== Assignment ==
Among the lines of data below, reproduce only those from the one with "Коммунистического Союза Молодёжи" through the one with "многонациональной страны. Именно", exactly as they stand, both ends included.

== Task inputs ==
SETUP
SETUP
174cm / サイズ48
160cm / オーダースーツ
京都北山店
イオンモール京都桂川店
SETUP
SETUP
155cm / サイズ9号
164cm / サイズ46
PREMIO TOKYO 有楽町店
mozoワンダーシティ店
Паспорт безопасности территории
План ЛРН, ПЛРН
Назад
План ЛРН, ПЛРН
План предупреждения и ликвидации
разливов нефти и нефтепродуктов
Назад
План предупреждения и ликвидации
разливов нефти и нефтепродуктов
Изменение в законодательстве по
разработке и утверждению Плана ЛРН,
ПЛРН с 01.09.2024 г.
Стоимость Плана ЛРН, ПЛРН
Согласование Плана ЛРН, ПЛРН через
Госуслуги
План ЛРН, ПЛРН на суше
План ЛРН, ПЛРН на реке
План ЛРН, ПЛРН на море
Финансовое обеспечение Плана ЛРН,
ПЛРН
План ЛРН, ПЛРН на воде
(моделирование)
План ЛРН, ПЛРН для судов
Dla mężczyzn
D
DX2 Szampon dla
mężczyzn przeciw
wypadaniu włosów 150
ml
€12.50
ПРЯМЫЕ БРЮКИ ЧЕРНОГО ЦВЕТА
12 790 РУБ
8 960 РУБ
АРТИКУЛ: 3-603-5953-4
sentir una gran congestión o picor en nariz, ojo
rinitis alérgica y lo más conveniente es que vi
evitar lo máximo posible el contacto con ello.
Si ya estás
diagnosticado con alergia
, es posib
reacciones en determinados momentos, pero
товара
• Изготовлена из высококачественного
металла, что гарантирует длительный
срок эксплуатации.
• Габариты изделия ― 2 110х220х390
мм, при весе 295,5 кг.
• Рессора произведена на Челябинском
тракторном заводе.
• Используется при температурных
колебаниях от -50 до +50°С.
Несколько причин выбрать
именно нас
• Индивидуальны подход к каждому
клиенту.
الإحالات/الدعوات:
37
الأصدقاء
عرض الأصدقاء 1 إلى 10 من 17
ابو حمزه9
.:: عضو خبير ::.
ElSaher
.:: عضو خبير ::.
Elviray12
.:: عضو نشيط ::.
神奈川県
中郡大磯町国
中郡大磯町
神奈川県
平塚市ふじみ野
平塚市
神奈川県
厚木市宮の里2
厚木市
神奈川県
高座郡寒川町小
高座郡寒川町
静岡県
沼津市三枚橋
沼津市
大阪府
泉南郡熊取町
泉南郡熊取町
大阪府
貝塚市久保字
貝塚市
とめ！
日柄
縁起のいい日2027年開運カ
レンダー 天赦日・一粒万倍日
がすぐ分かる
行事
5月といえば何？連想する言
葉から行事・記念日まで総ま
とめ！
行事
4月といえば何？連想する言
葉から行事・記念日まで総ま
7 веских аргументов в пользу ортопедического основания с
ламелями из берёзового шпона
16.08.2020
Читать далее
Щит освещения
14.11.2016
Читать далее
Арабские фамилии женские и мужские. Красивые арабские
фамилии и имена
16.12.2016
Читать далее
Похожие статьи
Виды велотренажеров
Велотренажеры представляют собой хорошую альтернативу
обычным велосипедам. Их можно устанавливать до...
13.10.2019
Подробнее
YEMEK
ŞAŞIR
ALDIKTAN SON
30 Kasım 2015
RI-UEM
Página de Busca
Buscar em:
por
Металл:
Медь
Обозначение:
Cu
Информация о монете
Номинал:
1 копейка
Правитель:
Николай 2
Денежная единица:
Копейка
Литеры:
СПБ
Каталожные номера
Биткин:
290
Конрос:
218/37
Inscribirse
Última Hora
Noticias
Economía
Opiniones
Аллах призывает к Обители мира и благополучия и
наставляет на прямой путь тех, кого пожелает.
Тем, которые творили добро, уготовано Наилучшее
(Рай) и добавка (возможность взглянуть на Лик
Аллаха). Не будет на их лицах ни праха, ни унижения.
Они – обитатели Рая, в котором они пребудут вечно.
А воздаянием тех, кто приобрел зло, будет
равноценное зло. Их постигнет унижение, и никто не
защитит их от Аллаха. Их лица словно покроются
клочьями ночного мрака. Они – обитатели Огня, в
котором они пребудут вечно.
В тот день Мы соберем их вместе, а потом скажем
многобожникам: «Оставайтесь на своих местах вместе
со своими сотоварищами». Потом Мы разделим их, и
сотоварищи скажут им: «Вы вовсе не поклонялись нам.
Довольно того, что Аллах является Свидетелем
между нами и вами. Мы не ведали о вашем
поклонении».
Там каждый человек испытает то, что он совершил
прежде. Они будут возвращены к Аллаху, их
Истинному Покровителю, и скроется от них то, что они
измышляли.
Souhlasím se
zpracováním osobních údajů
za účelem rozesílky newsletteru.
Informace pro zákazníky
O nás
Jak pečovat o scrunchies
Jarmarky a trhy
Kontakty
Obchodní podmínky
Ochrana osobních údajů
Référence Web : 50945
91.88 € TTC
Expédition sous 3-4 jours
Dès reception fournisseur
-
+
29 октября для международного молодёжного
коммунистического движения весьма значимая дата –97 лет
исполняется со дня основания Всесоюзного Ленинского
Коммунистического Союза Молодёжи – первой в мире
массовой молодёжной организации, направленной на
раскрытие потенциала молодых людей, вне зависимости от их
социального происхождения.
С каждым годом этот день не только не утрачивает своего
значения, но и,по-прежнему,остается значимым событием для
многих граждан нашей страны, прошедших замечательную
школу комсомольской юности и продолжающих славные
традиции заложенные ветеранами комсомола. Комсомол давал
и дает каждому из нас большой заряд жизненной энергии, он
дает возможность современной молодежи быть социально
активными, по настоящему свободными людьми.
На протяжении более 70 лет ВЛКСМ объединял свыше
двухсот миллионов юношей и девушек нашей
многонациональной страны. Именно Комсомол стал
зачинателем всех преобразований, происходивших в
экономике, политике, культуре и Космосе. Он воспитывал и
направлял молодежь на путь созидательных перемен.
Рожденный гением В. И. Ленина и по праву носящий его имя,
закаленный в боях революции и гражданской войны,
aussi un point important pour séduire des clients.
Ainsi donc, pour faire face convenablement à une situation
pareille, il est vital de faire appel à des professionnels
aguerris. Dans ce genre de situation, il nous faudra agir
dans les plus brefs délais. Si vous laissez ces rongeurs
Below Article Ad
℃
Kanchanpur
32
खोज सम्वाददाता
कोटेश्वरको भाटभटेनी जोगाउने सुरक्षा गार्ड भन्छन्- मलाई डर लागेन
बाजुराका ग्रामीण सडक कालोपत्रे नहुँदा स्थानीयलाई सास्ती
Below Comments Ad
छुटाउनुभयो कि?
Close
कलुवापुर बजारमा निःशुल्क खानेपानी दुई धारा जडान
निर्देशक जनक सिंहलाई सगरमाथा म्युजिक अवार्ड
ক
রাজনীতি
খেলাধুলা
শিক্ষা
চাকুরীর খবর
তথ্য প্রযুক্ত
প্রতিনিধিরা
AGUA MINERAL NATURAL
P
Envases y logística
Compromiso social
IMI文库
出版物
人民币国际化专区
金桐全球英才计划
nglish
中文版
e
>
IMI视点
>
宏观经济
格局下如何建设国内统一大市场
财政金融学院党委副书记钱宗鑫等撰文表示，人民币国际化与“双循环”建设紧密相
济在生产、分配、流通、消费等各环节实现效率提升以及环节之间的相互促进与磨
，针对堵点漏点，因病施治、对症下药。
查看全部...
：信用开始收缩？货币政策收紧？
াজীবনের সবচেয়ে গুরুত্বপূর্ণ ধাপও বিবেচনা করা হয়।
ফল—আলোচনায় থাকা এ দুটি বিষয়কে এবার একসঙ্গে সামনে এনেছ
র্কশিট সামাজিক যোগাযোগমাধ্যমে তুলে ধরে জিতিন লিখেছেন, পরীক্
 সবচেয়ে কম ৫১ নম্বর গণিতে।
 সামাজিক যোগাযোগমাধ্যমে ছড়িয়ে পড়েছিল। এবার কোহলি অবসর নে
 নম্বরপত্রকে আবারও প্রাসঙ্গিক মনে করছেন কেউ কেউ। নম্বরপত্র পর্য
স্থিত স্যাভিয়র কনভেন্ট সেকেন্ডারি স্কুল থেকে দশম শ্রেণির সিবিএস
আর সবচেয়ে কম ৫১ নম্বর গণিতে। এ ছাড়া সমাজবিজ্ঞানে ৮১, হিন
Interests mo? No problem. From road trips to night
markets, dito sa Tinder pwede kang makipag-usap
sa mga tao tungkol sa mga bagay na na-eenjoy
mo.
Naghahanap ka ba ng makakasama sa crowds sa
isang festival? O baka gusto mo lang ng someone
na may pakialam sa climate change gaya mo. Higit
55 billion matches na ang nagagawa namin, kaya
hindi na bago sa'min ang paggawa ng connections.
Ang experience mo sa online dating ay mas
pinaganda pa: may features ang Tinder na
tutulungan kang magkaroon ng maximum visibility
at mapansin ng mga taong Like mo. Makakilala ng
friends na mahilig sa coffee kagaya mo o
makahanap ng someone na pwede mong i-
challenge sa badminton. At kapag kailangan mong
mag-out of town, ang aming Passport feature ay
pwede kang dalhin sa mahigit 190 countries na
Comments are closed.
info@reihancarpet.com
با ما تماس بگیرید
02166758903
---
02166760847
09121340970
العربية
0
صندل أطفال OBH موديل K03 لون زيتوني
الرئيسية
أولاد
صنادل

== Result for this exercise ==
Коммунистического Союза Молодёжи – первой в мире
массовой молодёжной организации, направленной на
раскрытие потенциала молодых людей, вне зависимости от их
социального происхождения.
С каждым годом этот день не только не утрачивает своего
значения, но и,по-прежнему,остается значимым событием для
многих граждан нашей страны, прошедших замечательную
школу комсомольской юности и продолжающих славные
традиции заложенные ветеранами комсомола. Комсомол давал
и дает каждому из нас большой заряд жизненной энергии, он
дает возможность современной молодежи быть социально
активными, по настоящему свободными людьми.
На протяжении более 70 лет ВЛКСМ объединял свыше
двухсот миллионов юношей и девушек нашей
многонациональной страны. Именно Комсомол стал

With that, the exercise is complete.